Multiprocessing cuda tensor proliferation on 'cuda:0'

bapi · February 13, 2020, 3:17pm

Hi,

My program implements sharing GPU models/tensors in a class by multiple processes. Below is an MWP:

import time
import torch
import multiprocessing as mp
import torch.multiprocessing as tmp


def work(rank, t):
    print("Working")
    time.sleep(10)
    return


class Tester(object):
    def __init__(self, num_proc):
        self.device = 'cuda:1'
        self.tensor = torch.zeros(1).to(self.device)
        self.np = num_proc

    def run(self):
        procs = [mp.Process(target=work, args=(rank, self,)) for rank in range(self.np)]
        [p.start() for p in procs]
        [p.join() for p in procs]
        # tmp.spawn(work, nprocs=self.np, args=(self,))
        

def main():
    t = Tester(4)
    t.run()


if __name__ == '__main__':
    mp.set_start_method('spawn', force=True)
    main()

Essentially, the processes are sharing a tensor which is on ‘cuda:1’. On starting the program, gpustat looks like the following:

However, just before the exit, gpustat shows the following memory use:

Now, in my actual implementation, wherein I have multiple processes sharing models on each of the GPUs in the system, this results in not enough memory on ‘cuda:0’ and some cudNN errors.

I checked if torch.multiprocessing wrapper, instead of python multiprocessing, has the same issue; and, it does.

What exactly is going wrong here?

Thank you.

bapi · February 13, 2020, 6:23pm

Furthermore, it seems that the memory is actually filled with garbage; notice the size occupied (>2100MB) for just a torch.zeros(1)!

Moreover, I notice that when the device on which processes are run is set as ‘cuda:0’, ‘cuda:1’ gets memory allocated over as 12 MB.

What is exactly happening here?

albanD · February 13, 2020, 6:28pm

So you means that, on exit, we initialize cuda on device 0?

Note that one way to avoid this is to use CUDA_VISIBLE_DEVICES=1 to make sure you never use other GPUs.

bapi · February 13, 2020, 6:31pm

Thanks for the response.
However, my requirement is not running the code on one of the GPUs; indeed, I need to run the code on all the GPUs available.

albanD · February 13, 2020, 7:06pm

But this env variable can be set on a per-process basis.
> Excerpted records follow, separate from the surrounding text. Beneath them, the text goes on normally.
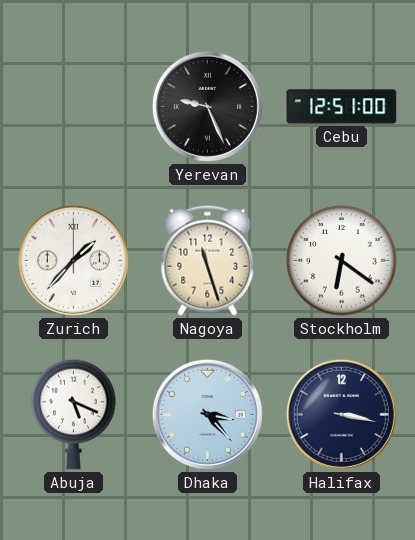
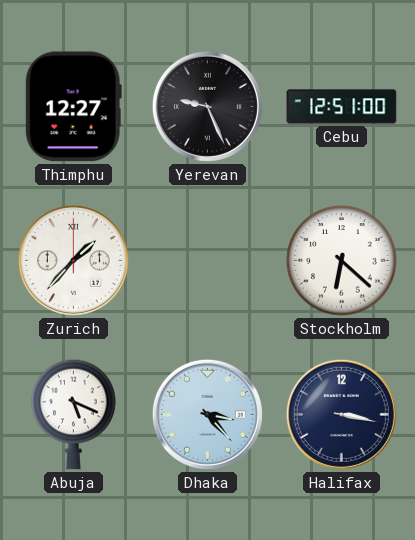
Thimphu: none -> 12:27
Nagoya: 11:27 -> none
Stockholm: 6:21 -> 6:22
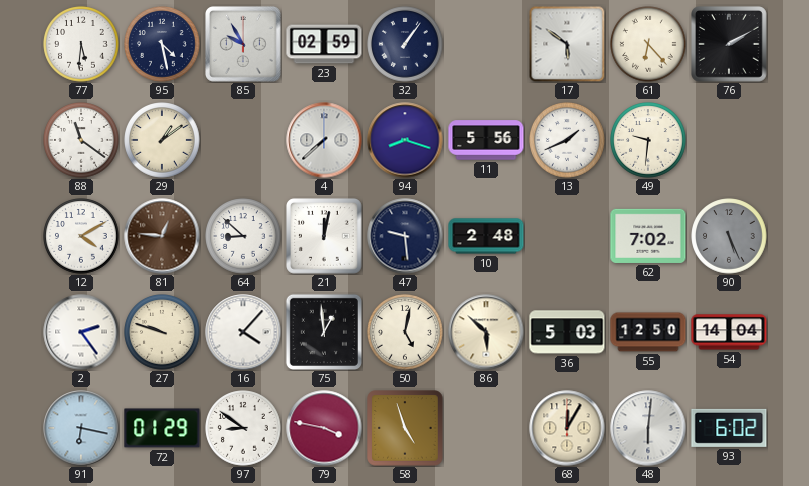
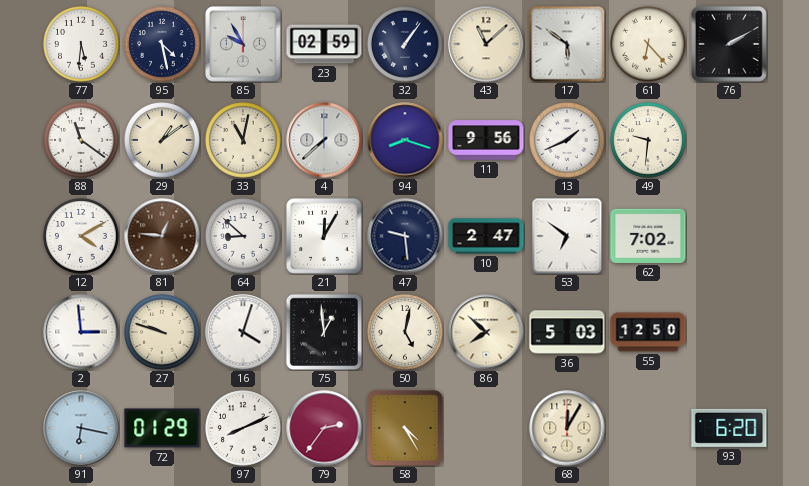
43: none -> 11:08
33: none -> 11:02
11: 5:56 -> 9:56
21: 12:02 -> 12:05
10: 2:48 -> 2:47
53: none -> 6:51
90: 5:26 -> none
2: 2:24 -> 2:59
16: 4:07 -> 4:03
86: 5:52 -> 7:52
54: 14:04 -> none
97: 8:51 -> 8:11
79: 3:47 -> 2:36
58: 4:57 -> 4:25
48: 6:01 -> none
93: 6:02 -> 6:20
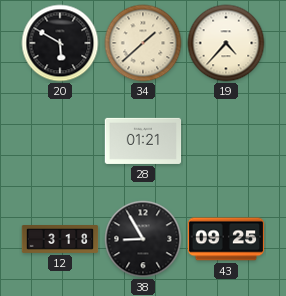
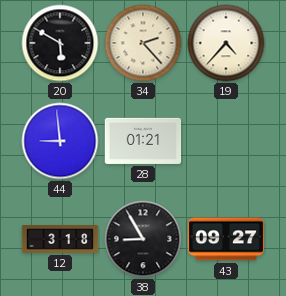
34: 1:38 -> 2:23
44: none -> 8:59
43: 09:25 -> 09:27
From what I understand above, a process should only use one GPU no?

The problem you’re seeing is that a worker that should run only on GPU1 actually use GPU0 right?

bapi · February 13, 2020, 7:37pm

Perfect! Thanks for this idea. It worked.

However, the other issue is still persisting. Only a torch.zeros(1), or for that matter, any small tensor takes up that huge sized memory of roughly 2000 MB. Any idea why that is happening?

Thanks.

albanD · February 13, 2020, 7:40pm

Yes, that memory is used by the cuda driver and runtime. Just doing a CudaInit eats up all that memory :’(
This is why we try to only init on the GPU that are actually used.

bapi · February 13, 2020, 7:42pm

Thanks for this info.
So, in actuality, I should safely leave out that much memory from my overall requirement?

albanD · February 13, 2020, 7:49pm

Yes you need to leave out this much memory for each process.